### [Problem to work on]
An exact, complete copy of the entries is needed, with the pictures left out.

------------

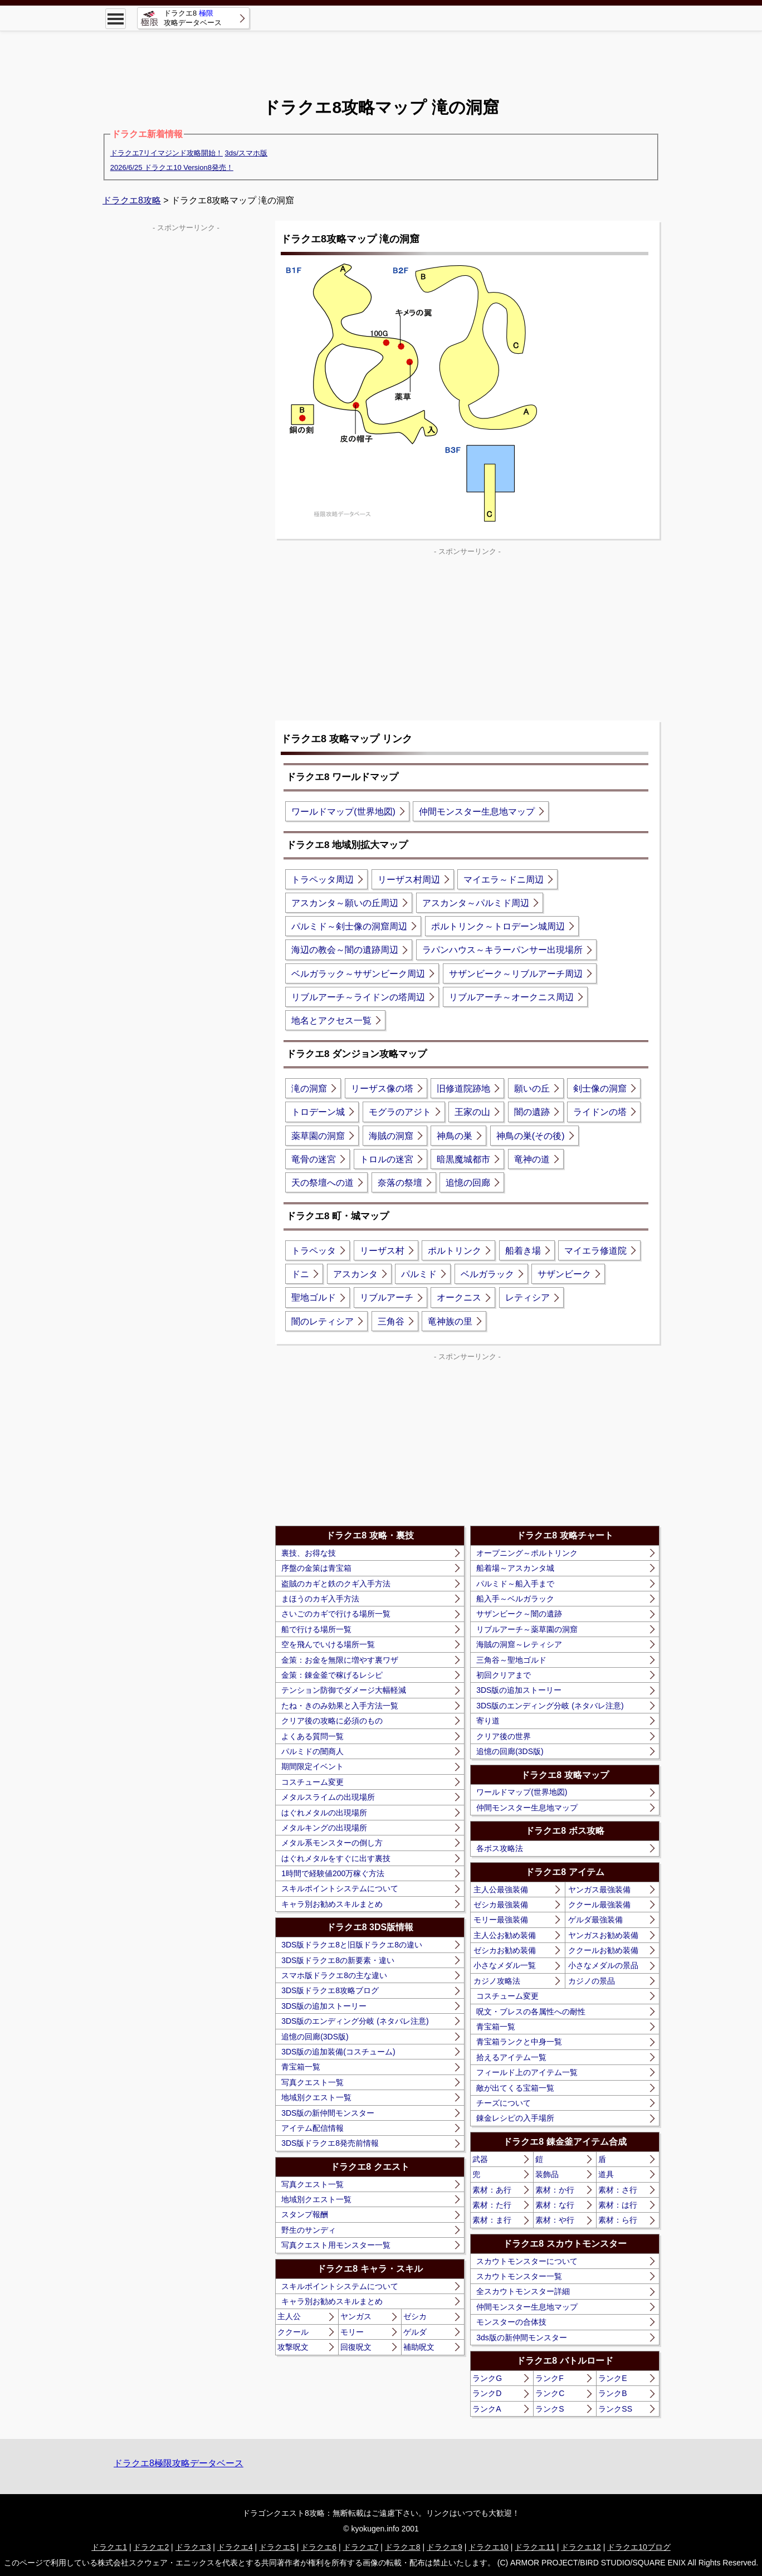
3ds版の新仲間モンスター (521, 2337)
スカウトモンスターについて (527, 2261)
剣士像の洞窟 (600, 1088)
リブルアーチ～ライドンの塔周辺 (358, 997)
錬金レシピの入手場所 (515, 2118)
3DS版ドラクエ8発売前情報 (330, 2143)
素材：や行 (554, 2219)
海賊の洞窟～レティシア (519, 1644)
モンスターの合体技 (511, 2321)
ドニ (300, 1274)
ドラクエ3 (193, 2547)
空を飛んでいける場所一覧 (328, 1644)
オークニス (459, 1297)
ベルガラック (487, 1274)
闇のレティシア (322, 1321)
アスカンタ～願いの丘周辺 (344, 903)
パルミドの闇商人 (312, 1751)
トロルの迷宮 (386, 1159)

------------

### [Answer to the problem]
3ds版の新仲間モンスター (521, 2337)
スカウトモンスターについて (527, 2261)
剣士像の洞窟 (600, 1088)
リブルアーチ～ライドンの塔周辺 (358, 997)
錬金レシピの入手場所 (515, 2118)
3DS版ドラクエ8発売前情報 (330, 2143)
素材：や行 (554, 2219)
海賊の洞窟～レティシア (519, 1644)
モンスターの合体技 (511, 2321)
ドニ (300, 1274)
ドラクエ3 (193, 2547)
空を飛んでいける場所一覧 (328, 1644)
オークニス (459, 1297)
ベルガラック (487, 1274)
闇のレティシア (322, 1321)
アスカンタ～願いの丘周辺 (344, 903)
パルミドの闇商人 (312, 1751)
トロルの迷宮 (386, 1159)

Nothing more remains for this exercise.